■ **RECORDS TO USE**:

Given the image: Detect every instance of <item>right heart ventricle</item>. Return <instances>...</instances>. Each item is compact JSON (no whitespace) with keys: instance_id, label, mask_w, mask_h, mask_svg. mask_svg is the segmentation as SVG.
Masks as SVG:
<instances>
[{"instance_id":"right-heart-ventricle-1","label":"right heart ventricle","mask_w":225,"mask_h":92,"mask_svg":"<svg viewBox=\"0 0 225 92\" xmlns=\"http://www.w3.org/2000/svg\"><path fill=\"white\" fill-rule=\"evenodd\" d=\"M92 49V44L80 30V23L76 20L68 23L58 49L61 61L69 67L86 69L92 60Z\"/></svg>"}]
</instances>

■ **REQUIRED ACTION**: Every line above should be output exactly as it stands.

■ **OUTPUT BELOW**:
Given the image: Detect every instance of <item>right heart ventricle</item>. Return <instances>...</instances>. Each item is compact JSON (no whitespace) with keys: instance_id, label, mask_w, mask_h, mask_svg. mask_svg is the segmentation as SVG.
Masks as SVG:
<instances>
[{"instance_id":"right-heart-ventricle-1","label":"right heart ventricle","mask_w":225,"mask_h":92,"mask_svg":"<svg viewBox=\"0 0 225 92\" xmlns=\"http://www.w3.org/2000/svg\"><path fill=\"white\" fill-rule=\"evenodd\" d=\"M92 49V44L80 30V23L76 20L68 23L58 49L61 61L69 67L86 69L92 60Z\"/></svg>"}]
</instances>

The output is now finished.